Semakin lama saya mengikuti kelas pengantar linguistik umum ini, saya semakin sadar akan keunikan bahasa ibu saya sendiri. Contohnya, kata ulang dalam bahasa Indonesia ternyata merupakan bentuk sebuah konsep linguistik bernama reduplikasi total, yaitu, mengulang satu kata untuk mengindikasikan perubahan jenis/arti/jumlah, seperti pengulangan kata “rumah” menjadi “rumah-rumah” dalam bentuk jamak. Saya pun semakin mengenal bahasa Indonesia, dan semakin menikmati kicauan-kicauan Ivan Lanin.

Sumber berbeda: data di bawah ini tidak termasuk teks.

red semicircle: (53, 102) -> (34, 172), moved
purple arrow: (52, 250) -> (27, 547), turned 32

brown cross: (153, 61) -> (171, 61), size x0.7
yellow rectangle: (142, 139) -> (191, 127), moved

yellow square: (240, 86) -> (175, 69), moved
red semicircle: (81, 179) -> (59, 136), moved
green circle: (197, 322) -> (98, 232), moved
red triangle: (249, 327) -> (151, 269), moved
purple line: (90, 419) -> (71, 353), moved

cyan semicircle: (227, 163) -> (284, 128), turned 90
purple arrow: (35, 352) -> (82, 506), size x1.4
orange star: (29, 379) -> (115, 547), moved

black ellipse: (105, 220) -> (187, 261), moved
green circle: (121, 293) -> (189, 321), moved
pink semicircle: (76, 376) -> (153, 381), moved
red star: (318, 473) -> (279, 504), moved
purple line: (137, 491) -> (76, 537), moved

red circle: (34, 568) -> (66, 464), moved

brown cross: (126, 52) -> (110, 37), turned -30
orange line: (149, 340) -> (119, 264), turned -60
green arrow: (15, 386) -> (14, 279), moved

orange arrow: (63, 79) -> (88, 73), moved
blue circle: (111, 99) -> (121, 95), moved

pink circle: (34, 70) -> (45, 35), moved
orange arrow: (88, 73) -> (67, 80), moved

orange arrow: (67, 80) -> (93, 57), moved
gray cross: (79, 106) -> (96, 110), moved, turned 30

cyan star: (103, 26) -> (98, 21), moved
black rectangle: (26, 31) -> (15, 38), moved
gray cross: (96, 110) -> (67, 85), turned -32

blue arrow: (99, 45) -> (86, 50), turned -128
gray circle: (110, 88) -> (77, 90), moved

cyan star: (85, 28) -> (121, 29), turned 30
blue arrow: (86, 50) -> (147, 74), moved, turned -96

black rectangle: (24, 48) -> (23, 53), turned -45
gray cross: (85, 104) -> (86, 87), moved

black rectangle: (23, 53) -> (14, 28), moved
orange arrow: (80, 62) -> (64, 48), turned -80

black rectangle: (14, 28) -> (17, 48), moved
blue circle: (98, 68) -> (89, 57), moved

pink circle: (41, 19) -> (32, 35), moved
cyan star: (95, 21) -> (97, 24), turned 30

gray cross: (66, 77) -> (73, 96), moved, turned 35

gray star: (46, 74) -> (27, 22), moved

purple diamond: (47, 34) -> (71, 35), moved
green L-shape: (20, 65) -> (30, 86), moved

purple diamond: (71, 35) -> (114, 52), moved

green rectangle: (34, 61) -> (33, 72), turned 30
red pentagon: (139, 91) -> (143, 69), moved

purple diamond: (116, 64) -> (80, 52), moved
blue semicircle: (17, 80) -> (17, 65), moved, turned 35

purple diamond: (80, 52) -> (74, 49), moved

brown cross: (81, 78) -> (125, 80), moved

Dan semakin saya masuk ke dalam kelas ini, semakin saya menyadari bahwa saya kurang mahir berbahasa Indonesia. Ketika dosen saya menjelaskan konsep-konsep kategori linguistik, saya berpikir manakah dari kategori-kategori ini yang mendeskripsikan bahasa Indonesia. Namun, kadang-kadang saya kehilangan arah, karena tidak terpikir contoh apa-apa di benak saya. Ketika saya berbicara dengan teman-teman Indonesia, saya semakin terperangkap dalam fenomena linguistik alih kode dan campur kode, atau yang disebut “bahasa anak Jaksel” oleh warganet. Sepertinya saya cenderung memilih bahasa Inggris dalam berbagai aspek percakapan, contohnya ketika menyatakan argumen atau menjelaskan konsep besar. Saya juga lebih terbiasa menulis dalam bahasa Inggris dibanding bahasa Indonesia, baik dalam lingkungan akademis maupun non-akademis; bekerja menjadi pemeriksa naskah koran kampus mengakrabkan saya dengan aturan-aturan gramatika bahasa Inggris, namun membuat saya lupa dengan bahasa Indonesia.
Ada 198 juta pengguna bahasa Indonesia di dunia (baik sebagai bahasa ibu atau bahasa kedua), namun kita semua bisa mengakui bahwa bahasa Indonesia (atau budaya Indonesia secara umum) belum menembus pengetahuan awam atau budaya pop di dunia barat. Mungkin ada beberapa referensi tentang Indonesia di budaya pop barat—seperti ketika Jack Nicholson dan Morgan Freeman berdiskusi tentang kopi luwak, atau ketika Julia Roberts bersepeda di Bali—dan kita semua berbondong-bondong ke bioskop melihat artis-artis barat ini mencoba sedikit dari budaya Indonesia, bagaikan asupan untuk nasionalisme kolektif kita. Dan terkadang, ada beberapa referensi yang menggores luka di atas nasionalisme kolektif ini, seperti kicauan penulis Andre Vltchek tentang strata sosial metropolitan Jakarta dan kontroversinya, yang banyak dibilang bersifat etnosentris dan orientalis.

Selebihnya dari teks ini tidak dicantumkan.